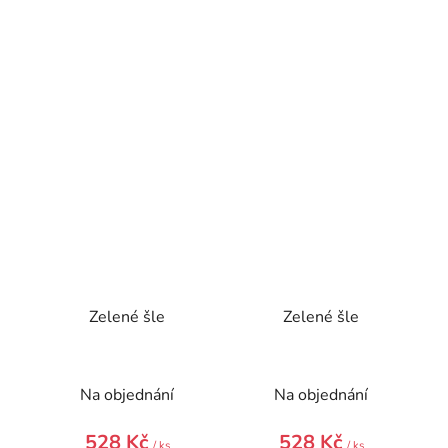
Zelené šle
Zelené šle
Na objednání
Na objednání
528 Kč
528 Kč
/ ks
/ ks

********

What is expected >>
If an entry above contains a picture, leave that picture out and copy everything else exactly.

Task output >>
Zelené šle
Zelené šle
Na objednání
Na objednání
528 Kč
528 Kč
/ ks
/ ks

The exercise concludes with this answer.